New transformer for license and copyright header removal #332

ykalathiya · 2024-06-25T06:19:20Z

Why are these changes needed?

It's a new transform module which removes license and copyright header from the input code data. This transforms module depends on (scancode-toolkit)[https://pypi.org/project/scancode-toolkit].

Related issue number (if any).

Closes: #63

daw3rd

You need a license_copyright_remove/README.md

Can we find a shorter name? Maybe legal_removal, common_removal?

transforms/code/license_copyright_removal/ray/requirements.txt

transforms/code/license_copyright_removal/python/requirements.txt

transforms/code/license_copyright_removal/python/src/license_copyright_removal_transform.py

transforms/code/license_copyright_removal/ray/Dockerfile

transforms/code/license_copyright_removal/ray/Makefile

transforms/code/license_copyright_removal/ray/README.md

transforms/code/legal_removal/python/Makefile

transforms/code/legal_removal/ray/Makefile

transforms/code/legal_removal/ray/README.md

daw3rd · 2024-06-25T15:32:24Z

You need a license_copyright_remove/README.md

Can we find a shorter name?
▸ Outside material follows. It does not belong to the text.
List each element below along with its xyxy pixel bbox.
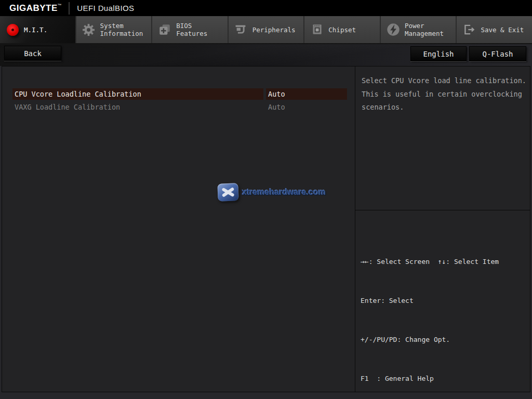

Maybe legal_removal, common_removal?

Excellent! Thanks.

Bytes-Explorer · 2024-06-25T15:35:05Z

You need a license_copyright_remove/README.md

Can we find a shorter name? Maybe legal_removal, common_removal?

@ykalathiya Pls suggest a name that calls out the functionality that this module will do.

ykalathiya · 2024-06-25T15:41:56Z

You need a license_copyright_remove/README.md
Can we find a shorter name? Maybe legal_removal, common_removal?

@ykalathiya Pls suggest a name that calls out the functionality that this module will do.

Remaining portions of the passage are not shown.